Между тем что-то непривычное вкралось в короткие дни поздней осени. Это казалось особенно непонятным, потому что осень тянулась как осень: с дождями и солнцем, с неранними, закутанными в туман рассветами, с сумерками, густеющими к вечерним часам с панической поспешностью. Небо обряжалось в облака, словно в шубу. И они были белыми, курчавыми. Не облака, а шерсть барашка.
Листва облетела.
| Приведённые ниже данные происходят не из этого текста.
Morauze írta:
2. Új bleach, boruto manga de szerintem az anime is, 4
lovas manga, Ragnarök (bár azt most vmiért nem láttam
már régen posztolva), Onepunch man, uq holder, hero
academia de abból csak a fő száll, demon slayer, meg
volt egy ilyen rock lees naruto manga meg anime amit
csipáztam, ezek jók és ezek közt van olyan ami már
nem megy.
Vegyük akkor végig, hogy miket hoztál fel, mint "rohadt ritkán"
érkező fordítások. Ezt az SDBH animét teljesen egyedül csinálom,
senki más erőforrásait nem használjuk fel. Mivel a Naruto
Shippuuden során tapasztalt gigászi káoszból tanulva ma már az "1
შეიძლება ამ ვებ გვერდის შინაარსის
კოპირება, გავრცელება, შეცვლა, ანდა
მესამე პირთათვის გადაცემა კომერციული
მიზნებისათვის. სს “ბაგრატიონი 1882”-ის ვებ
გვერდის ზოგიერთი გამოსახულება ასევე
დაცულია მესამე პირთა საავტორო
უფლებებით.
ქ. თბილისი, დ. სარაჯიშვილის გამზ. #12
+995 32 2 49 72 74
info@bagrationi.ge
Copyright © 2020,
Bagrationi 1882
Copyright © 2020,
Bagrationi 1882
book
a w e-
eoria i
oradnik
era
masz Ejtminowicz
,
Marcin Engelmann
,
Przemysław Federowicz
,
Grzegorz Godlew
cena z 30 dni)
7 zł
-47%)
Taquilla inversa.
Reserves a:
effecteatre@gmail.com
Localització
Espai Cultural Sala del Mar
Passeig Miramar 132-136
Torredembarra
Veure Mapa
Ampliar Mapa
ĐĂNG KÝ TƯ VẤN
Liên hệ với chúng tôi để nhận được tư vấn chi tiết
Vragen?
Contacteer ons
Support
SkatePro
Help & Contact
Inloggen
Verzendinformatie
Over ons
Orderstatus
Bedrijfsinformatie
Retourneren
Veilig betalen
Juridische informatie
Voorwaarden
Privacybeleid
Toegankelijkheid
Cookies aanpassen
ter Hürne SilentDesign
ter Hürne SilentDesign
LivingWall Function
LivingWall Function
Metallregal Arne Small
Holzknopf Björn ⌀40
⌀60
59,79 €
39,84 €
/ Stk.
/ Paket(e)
Смотреть на ветки теперь можно было лишь с чувством некоторого сожаления: до того сиротливыми и жалкими они выглядели. Но ничего необычного, непривычного в этом не было. Так же сиротливо раскачивались черные мокрые ветки и прошлой осенью, и позапрошлой, когда еще не гремела война и улицы тянулись чистыми, без развалин, а в окнах вместо фанеры блестели стекла. И люди не носили с собой противогазов и хлебных карточек.
Значит, причина непривычного, беспокойного чувства, заглянувшего к людям, крылась не во времени года, не в потерявших листву деревьях, а совсем в другом.
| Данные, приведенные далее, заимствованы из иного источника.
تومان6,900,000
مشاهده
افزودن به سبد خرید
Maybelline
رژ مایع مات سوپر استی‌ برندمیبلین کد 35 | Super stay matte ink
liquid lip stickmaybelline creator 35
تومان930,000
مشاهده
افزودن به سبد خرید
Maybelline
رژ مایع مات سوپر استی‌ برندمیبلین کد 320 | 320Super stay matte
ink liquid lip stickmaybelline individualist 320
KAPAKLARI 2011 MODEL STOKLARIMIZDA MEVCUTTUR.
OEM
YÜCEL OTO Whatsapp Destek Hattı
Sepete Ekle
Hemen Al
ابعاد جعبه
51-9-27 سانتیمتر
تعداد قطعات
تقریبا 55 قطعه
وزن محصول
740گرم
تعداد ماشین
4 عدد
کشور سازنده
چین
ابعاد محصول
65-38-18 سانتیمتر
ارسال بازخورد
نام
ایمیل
Уже несколько дней в Туапсе не объявляли воздушную тревогу…
Как же так? Почему? А ее ждали. Ждали с беспокойством, как ждут печальное, но неотвратимое известие.
ГЛАВА ДВЕНАДЦАТАЯ
— Я просил их прислать мужчину.
— Мне нужно сожалеть, что я женщина?
— Ради бога! — Майор Куников всплеснул руками. И решительно: — Я не требую этого. Наоборот, родись женщиной, не считал бы себя несчастным.
— Разумеется, красивой женщиной, — сказала Галя.
— Вы мне нравитесь. Если бы вы пришли ко мне в газету, вас встретили бы не так грубо.
— У вас была газета?
— До войны.
— Где?
— Далеко. В Москве.
— Я приду к вам после войны.
— Это толковый разговор. Только — для справки — я человек женатый.
— Не имеет значения. Я всегда влюбляюсь в своих начальников.
— Ценное качество!
— Как вас зовут, майор?
— Цезарь.
— А меня Галя.
— Хорошее имя.
— Я тоже хорошая.
— Тем более нельзя брать в десант. Хороших женщин надо беречь, чтобы они после войны красивых детей рожали. После войны нужны красивые дети.
— Сначала нужно победить.
— У вас железная логика. Я бы назначил вас заведующим отделом.
— Благодарю за доверие. Возьмите лучше в отряд.